An Auditory Learner – remembers best by listening to the spoken word and by forming the sounds of words. They will tell you things like:

I need to hear myself say it in order to remember it.
I often talk through a problem out loud in order to solve it.

These people will sometimes say:

I memorize best by repeating information out loud or to myself over and over.
I would rather listen to a recording of a book than sit and read it.

Then there is a… Visual Learner – remembers best by looking at images, demonstrations, and body language. They will tell you:

I like to see an illustration of what I’m being taught.
I prefer books that include pictures and illustrations.
I like flashy, colorful, and visually stimulating objects.
I remember better when I can actually see the person who is talking.

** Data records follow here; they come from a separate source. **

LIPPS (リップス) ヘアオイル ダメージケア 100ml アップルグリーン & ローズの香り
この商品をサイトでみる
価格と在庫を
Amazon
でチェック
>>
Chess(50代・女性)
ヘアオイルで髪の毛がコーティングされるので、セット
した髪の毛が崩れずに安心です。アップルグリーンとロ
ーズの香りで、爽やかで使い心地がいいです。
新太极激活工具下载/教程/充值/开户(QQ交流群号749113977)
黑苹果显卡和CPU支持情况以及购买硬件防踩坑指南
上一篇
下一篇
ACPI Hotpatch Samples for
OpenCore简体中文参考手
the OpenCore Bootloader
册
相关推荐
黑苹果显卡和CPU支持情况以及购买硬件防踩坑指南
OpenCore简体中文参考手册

These are in contrast with the… Kinesthetic Learner – remembers best by becoming physically involved and actually doing something whatever they are learning. They will tell you:

I have a tough time sitting still for more than a few minutes at a time.
I learn best by participating and doing something.
I remember whatever I did more than what I heard or read.
I prefer to read books or hear stories with lots of action.

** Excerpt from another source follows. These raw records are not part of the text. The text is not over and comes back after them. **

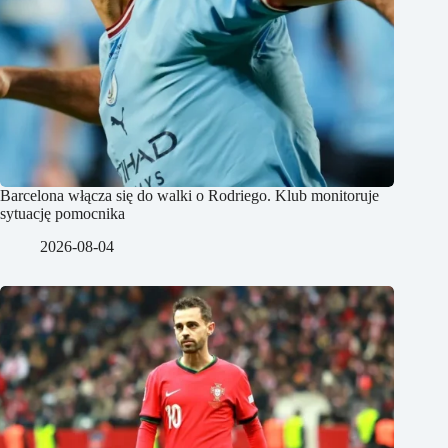
Barcelona włącza się do walki o Rodriego. Klub monitoruje
sytuację pomocnika
2026-08-04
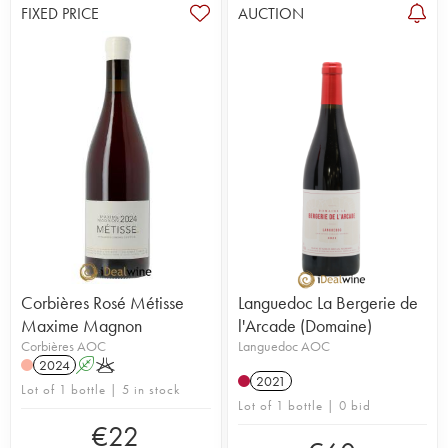
FIXED PRICE
AUCTION
Corbières Rosé Métisse
Languedoc La Bergerie de
Maxime Magnon
l'Arcade (Domaine)
Corbières AOC
Languedoc AOC
2024
A
K
2021
Lot of 1 bottle | 5 in stock
Lot of 1 bottle | 0 bid
€
22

You will normally discover clusters of learning styles among various age groups in your ministry focus group – depending on education, family upbringing, interests, vocations, and all kinds of other factors that shape their culture.

But the challenge is learning how to identify those particular learning styles that can maximize the learning experience of the people you are serving.

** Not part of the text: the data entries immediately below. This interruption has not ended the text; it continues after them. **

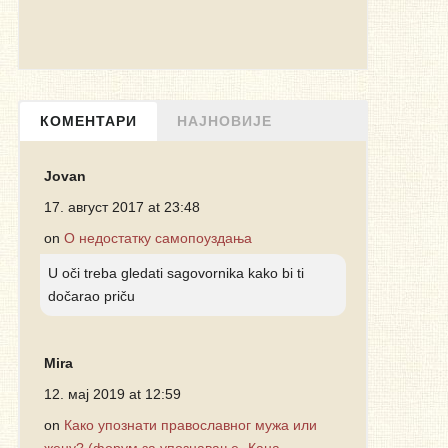
КОМЕНТАРИ
НАЈНОВИЈЕ
Jovan
17. август 2017 at 23:48
on
О недостатку самопоуздања
U oči treba gledati sagovornika kako bi ti
dočarao priču
Mira
12. мај 2019 at 12:59
on
Како упознати православног мужа или
жену? (форум за упознавање „Кана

In the process you learn how to adjust your teaching and discipleship learning styles so that the individual’s or group’s dominant mode of learning is emphasized to be most effective in transformational teaching. And yet all the while we want to be stretching individuals and groups to use and strengthen their less dominant modes of learning too.

Effective learning methods must be based on sound educational principles.

In the field of education today, great advances have been made in the principles and practices of effective education of adults.

In fact, a new word has been popularized for adult learning during the end of the 20th century called Andragogy. Andragogy is the theory and practice of the education of adults as opposed to pedagogy–the education of children.

Andragogy is intentionally less “content/teaching-centered” and more “learner/learning-centered” with a strong focus on engaging adults within the context of their learning experience.

These principles will be studied more in depth later, but let me just highlight a few of the more important ones.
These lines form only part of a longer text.